À l’entrée de l’exposition, ce ne sont pas ces héros qui nous accueillent mais ceux qui se jouent d’eux, les dieux de l’Olympe, figurés par des plâtres monumentaux qui croupissent généralement dans l’indifférence à la gypsothèque du Louvre et que l’on a restaurés pour l’occasion. Des modèles antiques que l’on copiait à l’École des Beaux-Arts, au XIXe siècle, et qui s’imposent aux visiteurs, bientôt figés entre deux transpositions actuelles du drame annoncé.

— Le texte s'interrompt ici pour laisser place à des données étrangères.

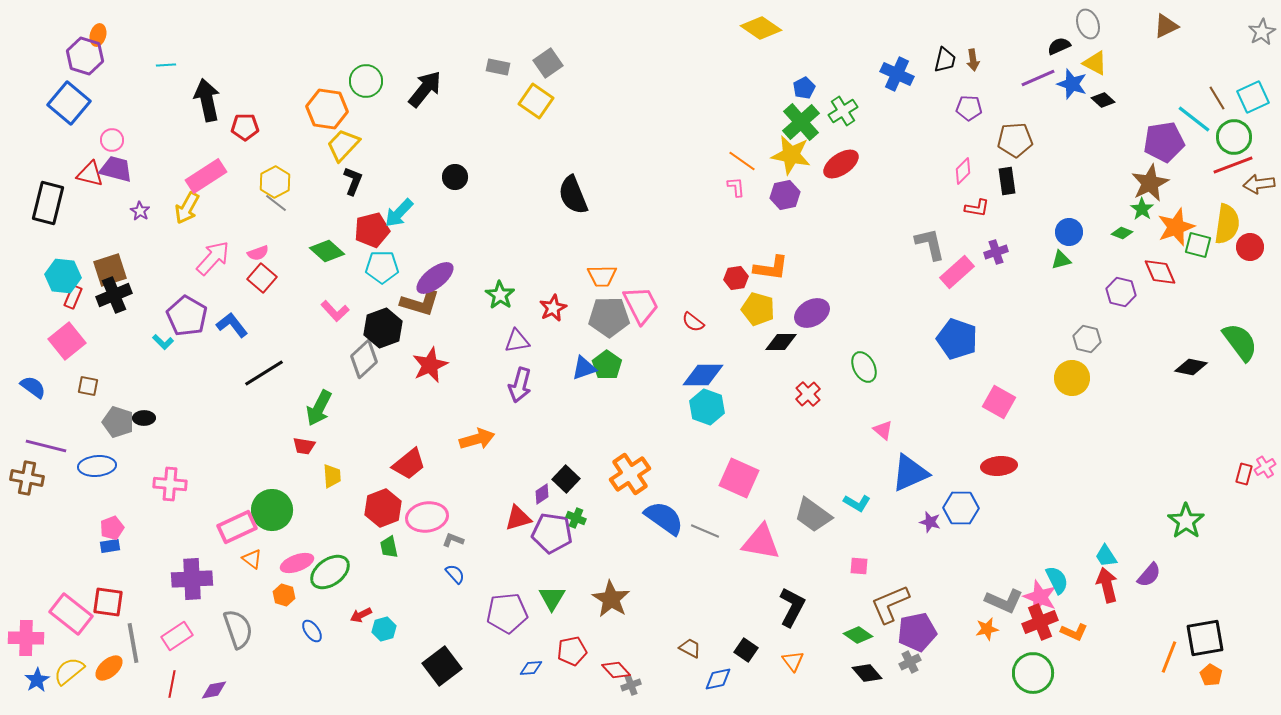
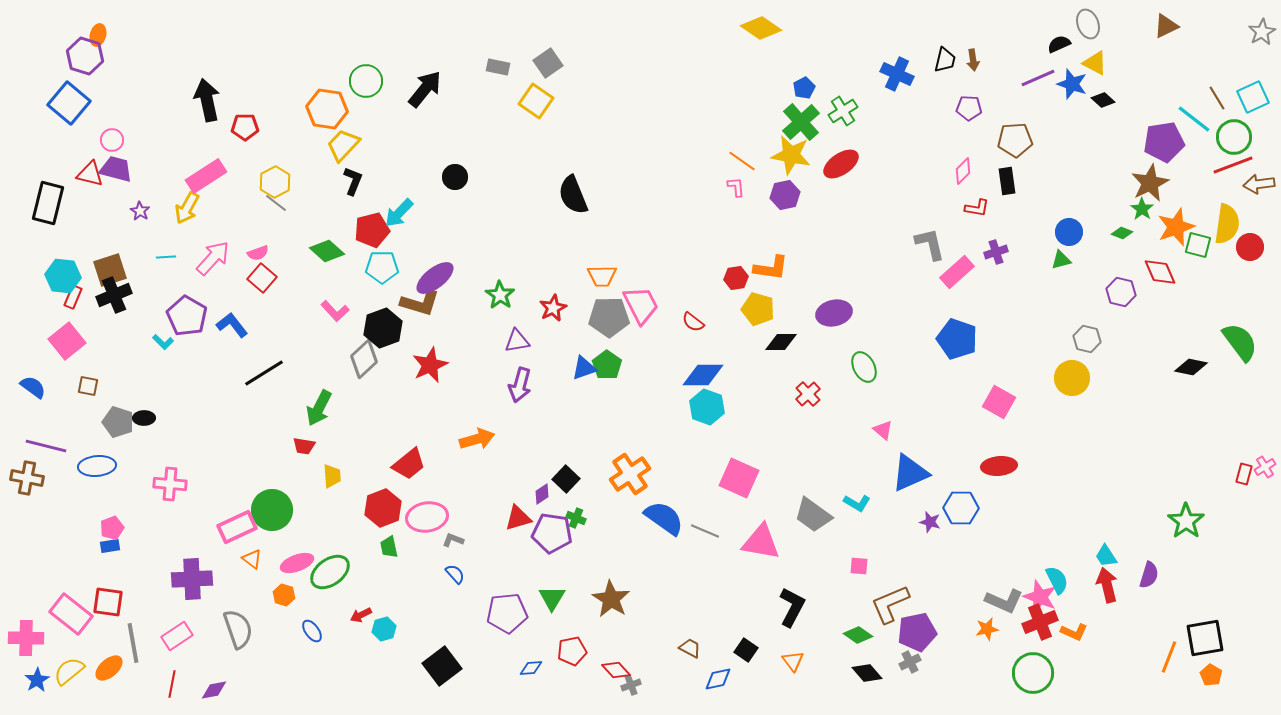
black semicircle at (1059, 46): moved 2 px up
cyan line at (166, 65): moved 192 px down
purple ellipse at (812, 313): moved 22 px right; rotated 16 degrees clockwise
purple semicircle at (1149, 575): rotated 24 degrees counterclockwise
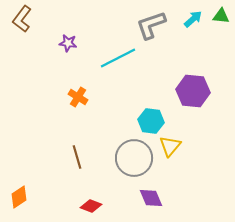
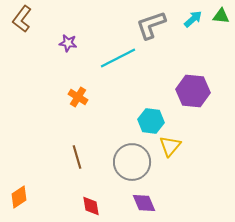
gray circle: moved 2 px left, 4 px down
purple diamond: moved 7 px left, 5 px down
red diamond: rotated 60 degrees clockwise
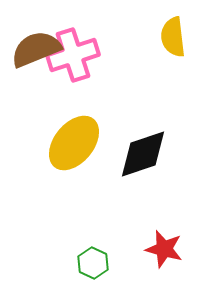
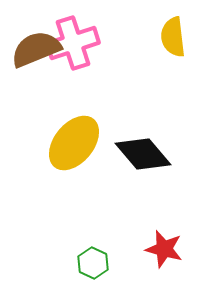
pink cross: moved 12 px up
black diamond: rotated 68 degrees clockwise
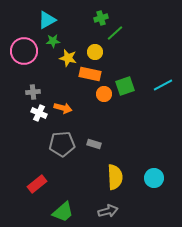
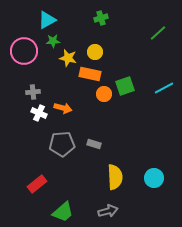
green line: moved 43 px right
cyan line: moved 1 px right, 3 px down
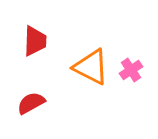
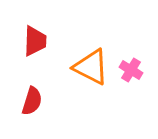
pink cross: rotated 25 degrees counterclockwise
red semicircle: moved 1 px right, 2 px up; rotated 136 degrees clockwise
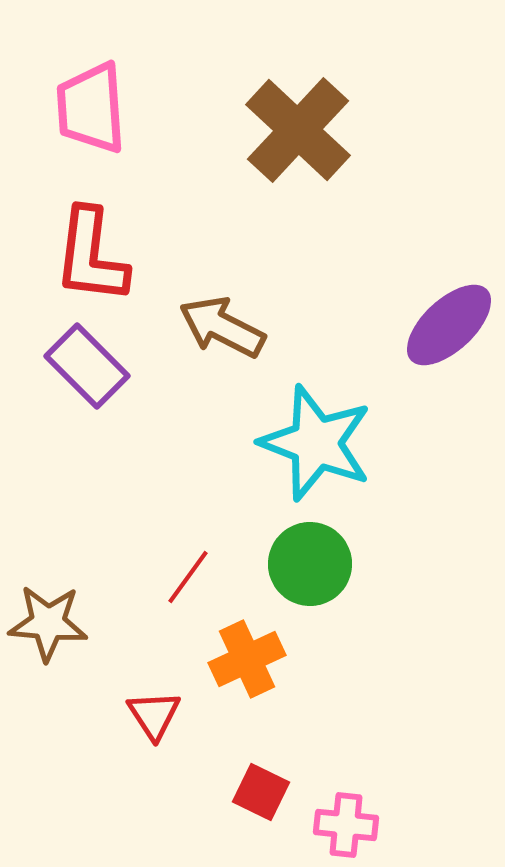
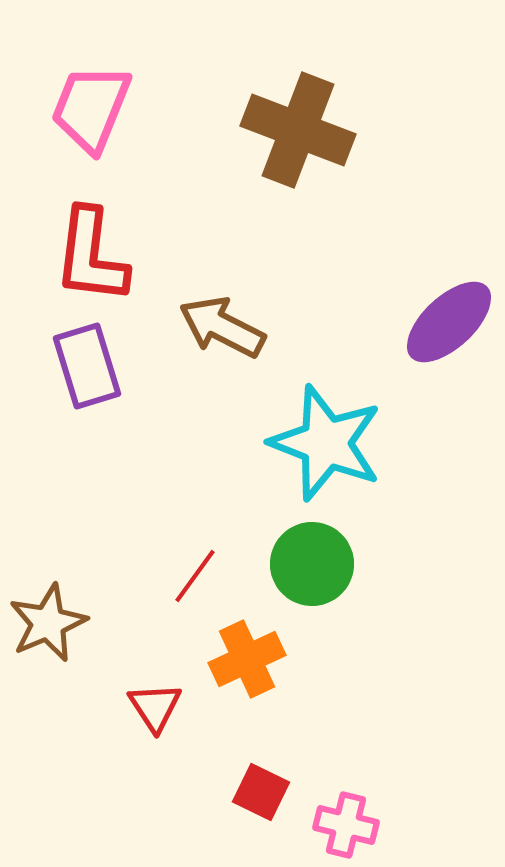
pink trapezoid: rotated 26 degrees clockwise
brown cross: rotated 22 degrees counterclockwise
purple ellipse: moved 3 px up
purple rectangle: rotated 28 degrees clockwise
cyan star: moved 10 px right
green circle: moved 2 px right
red line: moved 7 px right, 1 px up
brown star: rotated 28 degrees counterclockwise
red triangle: moved 1 px right, 8 px up
pink cross: rotated 8 degrees clockwise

En 1962, l’artiste américain Cy Twombly projette deux taches rouge sang et rature cette légende à même la toile: "Achille pleurant la mort de Patrocle." En face, un extrait du chant IV de l’"Iliade" fait sonner la langue d’Homère. Il est tissé par les Gobelins, à la demande du plasticien français David Boeno: "Un sang noir aussitôt coule de la blessure. Comme on voit une femme de Méonie ou de Carie teindre de pourpre un ivoire, ainsi, Ménélas, se teignent de sang les cuisses vigoureuses, les jambes jusqu’à tes splendides chevilles".

Ainsi se conçoit cette exposition: autour du "miracle" que constitue la conservation de ces deux textes fondateurs et leur perpétuation jusqu’à nous, et du "mystère" qui nimbe la personne même de l’aède. Car Homère est aussi avare de détails sur sa personne qu’il était disert sur les épopées qu’il chantait à l’aristocratie du VIIIe siècle. L’inverse de l’intellectuel médiatique d’aujourd’hui! Et c’est même ce qui faisait sa profondeur, dit Aristote dans sa "Politique".

On passe de bustes en esquisses auxquels se sont essayés les plus grands, comme Rubens, et qui tous trahissent la glorification d’un poète barbu et aveugle qui faisait déjà l’objet d’un culte dans l’antiquité. À côté d’un bas-relief antique du Musée archéologique d’Athènes représentant ses disciples, une "Apothéose" monumentale d’après Ingres le campe en Père des arts, trônant en majesté entre Phidias, Poussin, Molière et Racine.

L’incessante répétition de l’épopée a forgé de puissants archétypes dans l’inconscient collectif.

Mais Homère a-t-il seulement existé? C’est la question qui brûle toutes les lèvres et à laquelle l’archéologie ne répond pas. On découvre dans une vitrine un précieux papyrus égyptien du IVe siècle avant Jésus Christ, mais il est déjà bien postérieur à une tradition essentiellement orale qui se couche sur le papier, apparemment sur décision politique des princes de l’époque, vers 700 avant Jésus Christ et qui fige une langue composite où l’on retrouve des formules très archaïques et des détails ou des épisodes antérieurs au VIIIe siècle. Ainsi ce casque en dents de sanglier décrit dans le Chant X de l’"Iliade" et qui date… du XIVe siècle avant notre ère!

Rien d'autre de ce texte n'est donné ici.